Soon after the injunction was lifted, Cobrapost published its three-part sting on the Dainik Bhaskar Group on its Youtube channel. Cobrapost tweeted out that since there was no restraint any longer, it was publishing the video transcripts in public interest.

In its judgment, the bench comprising Justices S Ravindra Bhat and AK Chawla alluded that media houses should not be thin-skinned. Referring to an earlier order in a different case, the court cited: “those who fill public positions must not be too thin-skinned in respect of references made upon them.” Excerpts from the order where the judges comment on news and freedom of speech are reproduced below:

“The members of the public and citizens of this country expect news and fair comment as to whether a public institution – including a media house or journal (which cannot claim any exemption from being public institutions as they are the medium through which information is disseminated, and are one of the pillars of democracy) functions properly. In case there are allegations which result in controversies as to the reliability of the news which one or the other disseminates to the public, that too is a matter of public debate. Unless it is demonstrated at the threshold that the offending content is malicious or palpably false, an injunction and that too an ex-parte one, without recording any reasons should not be given. Democracy presupposes robustness in debates, which often turns the spotlight on public figures and public institutions – like media houses, journals and editors. If courts are to routinely stifle debate, what cannot be done by law by the State can be achieved indirectly without satisfying exacting constitutional standards that permit infractions on the valuable right to freedom of speech.”

Setting aside the order, the court has referred the case back to the single-judge Bench for further hearing. The case will now be heard on October 3.

The case began with Cobrapost releasing a tranche of sting videos, Operation 136, earlier this year. The first part was released in March, while the second part was released in May. The stings purportedly showed how a section of Indian media houses agreed to run a pro-Hindutva campaign in exchange for money. The sting was carried out by journalist Pushp Sharma who posed as Acharya Chhatrapal Atal from Shri Bhagwat Geeta Prachar Samiti.

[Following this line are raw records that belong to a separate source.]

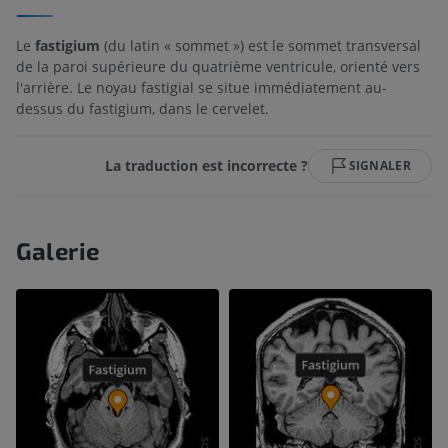
Le
fastigium
(du latin « sommet ») est le sommet transversal
de la paroi supérieure du quatrième ventricule, orienté vers
l'arrière. Le noyau fastigial se situe immédiatement au-
dessus du fastigium, dans le cervelet.
La traduction est incorrecte ?
SIGNALER
Galerie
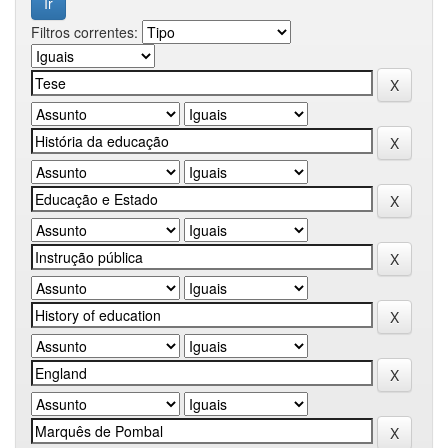
Filtros correntes:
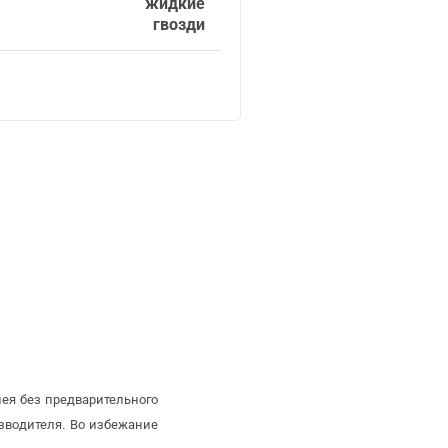
жидкие
гвозди
ея без предварительного
зводителя. Во избежание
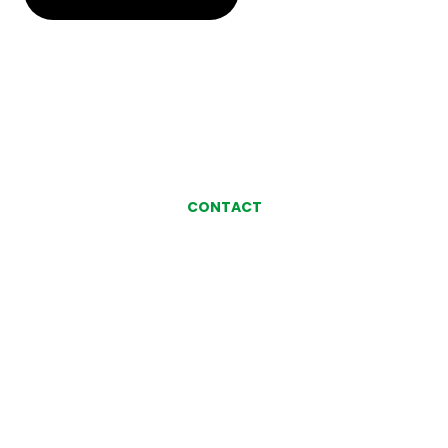
CONTACT
お気軽にお問い合わせ、
ご相談ください
お問い合わせ・ご相談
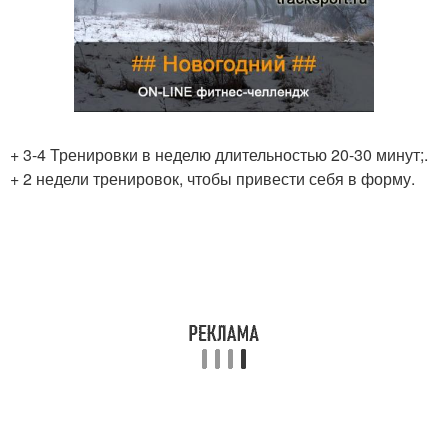
+ 3-4 Тренировки в неделю длительностью 20-30 минут;.
+ 2 недели тренировок, чтобы привести себя в форму.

Part 1 of the sting featured representatives from 16 media houses, including India TV, Dainik Jagran, Hindi Khabar, SAB TV, DNA, Amar Ujala, UNI, Punjab Kesari, ScoopWhoop and rediff.com, while part 2 of the sting featured the likes of Times of India, India Today, Hindustan Times, Zee News, Network 18, Star India, ABP News, Dainik Jagran, The New Indian Express and the Open magazine. The stings on Dainik Bhaskar Group were supposed to be a part of the latter.